**The task**
The records are to be repeated in full, with the images removed.

**The input**
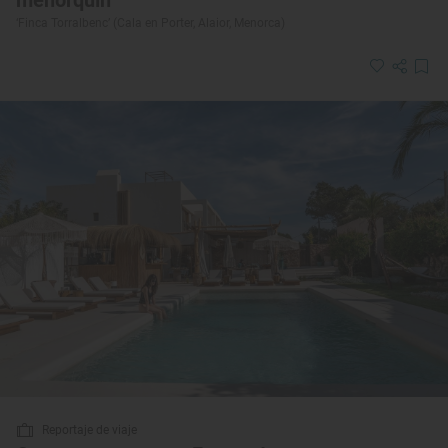
‘Finca Torralbenc’ (Cala en Porter, Alaior, Menorca)
Reportaje de viaje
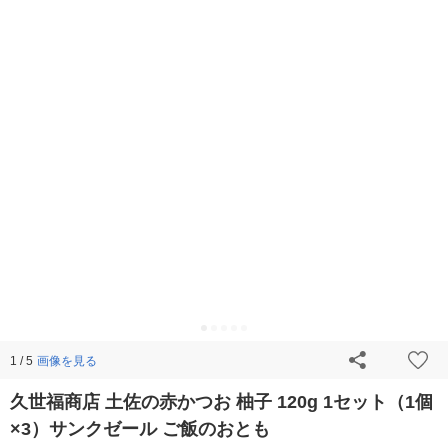
画像を見る
1 / 5
久世福商店 土佐の赤かつお 柚子 120g 1セット（1個
×3）サンクゼール ご飯のおとも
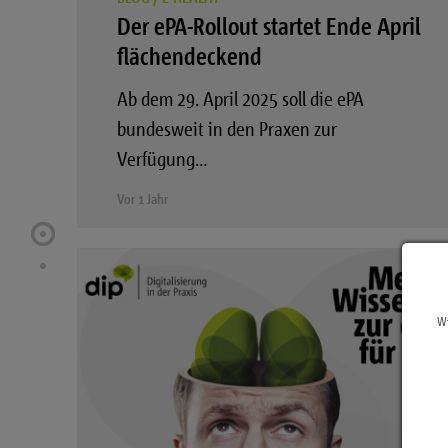
Der ePA-Rollout startet Ende April
flächendeckend
Ab dem 29. April 2025 soll die ePA
bundesweit in den Praxen zur
Verfügung…
Vor 1 Jahr
Wi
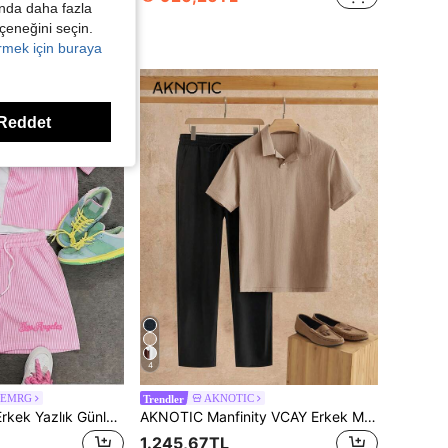
kında daha fazla
eçeneğini seçin.
örmek için buraya
Reddet
4
y EMRG
AKNOTIC
Trendler
Manfinity EMRG Erkek Yazlık Günlük Çizgili Gömlek ve Şort Takımı
AKNOTIC Manfinity VCAY Erkek Mavi Düğmeli Kısa Kollu Gömlek ve Beyaz Yan Cepli Günlük Pantolon Takımı, Erkek Günlük Üst ve Alt Takımı, Erkek Lacivert 2 Parçalı Takım, Erkek 2 Parçalı Takım, Keten Erkek Takımı, Erkek Yazlık Pantolon Takımı, Erkek Yazlık Kıyafet Takımı, Erkekler İçin Keten Takım, Erkekler İçin Polo, Erkek Kıyafet Takımı, Erkek Yaz Tatili Kıyafetleri, Erkek Kıyafet Takımı, Günlük, Tatil, Babalar Günü Hediyeleri
1.245,67TL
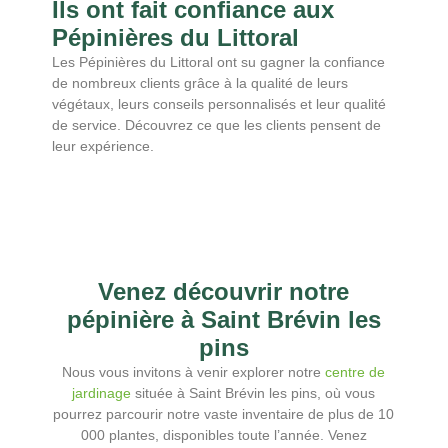
Ils ont fait confiance aux
Pépinières du Littoral
Les Pépinières du Littoral ont su gagner la confiance
de nombreux clients grâce à la qualité de leurs
végétaux, leurs conseils personnalisés et leur qualité
de service. Découvrez ce que les clients pensent de
leur expérience.
Venez découvrir notre
pépinière à Saint Brévin les
pins
Nous vous invitons à venir explorer notre
centre de
jardinage
située à Saint Brévin les pins, où vous
pourrez parcourir notre vaste inventaire de plus de 10
000 plantes, disponibles toute l’année. Venez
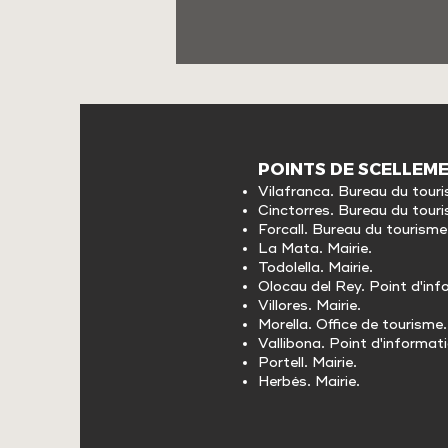
POINTS DE SCELLEME
Vilafranca. Bureau du touri
Cinctorres. Bureau du touri
Forcall. Bureau du tourisme 
La Mata. Mairie.
Todolella. Mairie.
Olocau del Rey. Point d'inf
Villores. Mairie.
Morella. Office de tourisme.
Vallibona. Point d'informati
Portell. Mairie.
Herbés. Mairie.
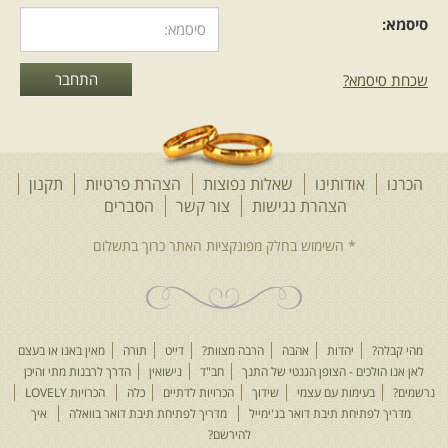
סיסמא:
שכחת סיסמא?
הכרנו
אודותינו
שאלות נפוצות
הצהרת פרטיות
תקנון
הצהרת נגישות
צור קשר
הסברים
מהי קבלה?
יהדות
אהבה
הרבה מצוות?
דייט
תורה
מאין באנו או בעצם
לאן אנו הולכים - הצופן הגנטי של התנך
חב"ד
נישואין
הדרך לרבנות מתי והיכן
נרשמים?
בעימות עם עצמי
שידוך
הכרויות לדתיים
כלה
הכרויות LOVELY
מדריך לפתיחת תיבת דואר בג'ימייל
מדריך לפתיחת תיבת דואר בוואלה
איך
להירשם?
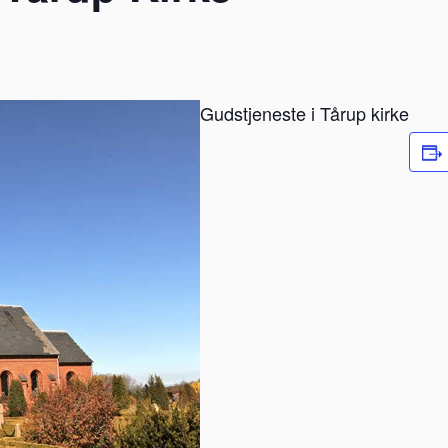
Gudstjeneste i Tårup kirke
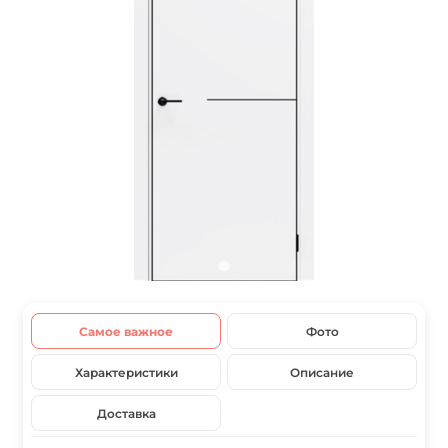
Самое важное
Фото
Характеристики
Описание
Доставка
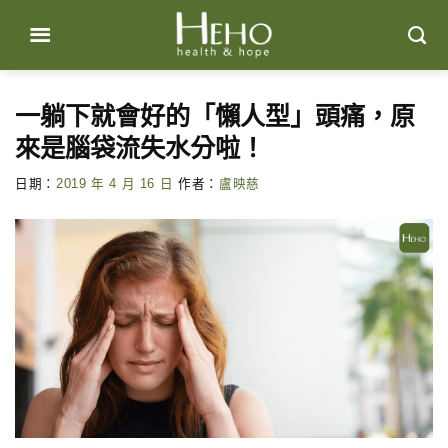
Skip
to
content
一躺下就會好的「懶人型」頭痛，原
來是腦袋流失水分啦！
日期：
2019 年 4 月 16 日
作者：
盧映慈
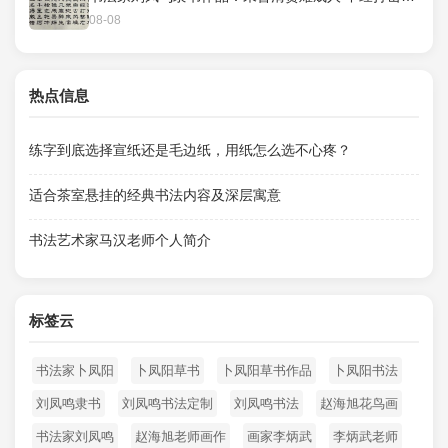
08-08
热点信息
练字到底选择宣纸还是毛边纸，用纸怎么选不心疼？
适合茶室悬挂的经典书法内容及深层寓意
书法艺术家马汉老师个人简介
标签云
书法家卜凤阳
卜凤阳草书
卜凤阳草书作品
卜凤阳书法
刘凤鸣隶书
刘凤鸣书法定制
刘凤鸣书法
赵海旭花鸟画
书法家刘凤鸣
赵海旭老师画作
画家李炳武
李炳武老师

**Solution below**
‘Finca Torralbenc’ (Cala en Porter, Alaior, Menorca)
Reportaje de viaje
画像を見る
1 / 5
久世福商店 土佐の赤かつお 柚子 120g 1セット（1個
×3）サンクゼール ご飯のおとも
Der ePA-Rollout startet Ende April
flächendeckend
Ab dem 29. April 2025 soll die ePA
bundesweit in den Praxen zur
Verfügung…
Vor 1 Jahr
Wi
kında daha fazla
eçeneğini seçin.
örmek için buraya
Reddet
4
y EMRG
AKNOTIC
Trendler
Manfinity EMRG Erkek Yazlık Günlük Çizgili Gömlek ve Şort Takımı
AKNOTIC Manfinity VCAY Erkek Mavi Düğmeli Kısa Kollu Gömlek ve Beyaz Yan Cepli Günlük Pantolon Takımı, Erkek Günlük Üst ve Alt Takımı, Erkek Lacivert 2 Parçalı Takım, Erkek 2 Parçalı Takım, Keten Erkek Takımı, Erkek Yazlık Pantolon Takımı, Erkek Yazlık Kıyafet Takımı, Erkekler İçin Keten Takım, Erkekler İçin Polo, Erkek Kıyafet Takımı, Erkek Yaz Tatili Kıyafetleri, Erkek Kıyafet Takımı, Günlük, Tatil, Babalar Günü Hediyeleri
1.245,67TL
Ils ont fait confiance aux
Pépinières du Littoral
Les Pépinières du Littoral ont su gagner la confiance
de nombreux clients grâce à la qualité de leurs
végétaux, leurs conseils personnalisés et leur qualité
de service. Découvrez ce que les clients pensent de
leur expérience.
Venez découvrir notre
pépinière à Saint Brévin les
pins
Nous vous invitons à venir explorer notre
centre de
jardinage
située à Saint Brévin les pins, où vous
pourrez parcourir notre vaste inventaire de plus de 10
000 plantes, disponibles toute l’année. Venez
POINTS DE SCELLEME
Vilafranca. Bureau du touri
Cinctorres. Bureau du touri
Forcall. Bureau du tourisme 
La Mata. Mairie.
Todolella. Mairie.
Olocau del Rey. Point d'inf
Villores. Mairie.
Morella. Office de tourisme.
Vallibona. Point d'informati
Portell. Mairie.
Herbés. Mairie.
סיסמא:
שכחת סיסמא?
הכרנו
אודותינו
שאלות נפוצות
הצהרת פרטיות
תקנון
הצהרת נגישות
צור קשר
הסברים
מהי קבלה?
יהדות
אהבה
הרבה מצוות?
דייט
תורה
מאין באנו או בעצם
לאן אנו הולכים - הצופן הגנטי של התנך
חב"ד
נישואין
הדרך לרבנות מתי והיכן
נרשמים?
בעימות עם עצמי
שידוך
הכרויות לדתיים
כלה
הכרויות LOVELY
מדריך לפתיחת תיבת דואר בג'ימייל
מדריך לפתיחת תיבת דואר בוואלה
איך
להירשם?
Gudstjeneste i Tårup kirke
Самое важное
Фото
Характеристики
Описание
Доставка
Skip
to
content
一躺下就會好的「懶人型」頭痛，原
來是腦袋流失水分啦！
日期：
2019 年 4 月 16 日
作者：
盧映慈
08-08
热点信息
练字到底选择宣纸还是毛边纸，用纸怎么选不心疼？
适合茶室悬挂的经典书法内容及深层寓意
书法艺术家马汉老师个人简介
标签云
书法家卜凤阳
卜凤阳草书
卜凤阳草书作品
卜凤阳书法
刘凤鸣隶书
刘凤鸣书法定制
刘凤鸣书法
赵海旭花鸟画
书法家刘凤鸣
赵海旭老师画作
画家李炳武
李炳武老师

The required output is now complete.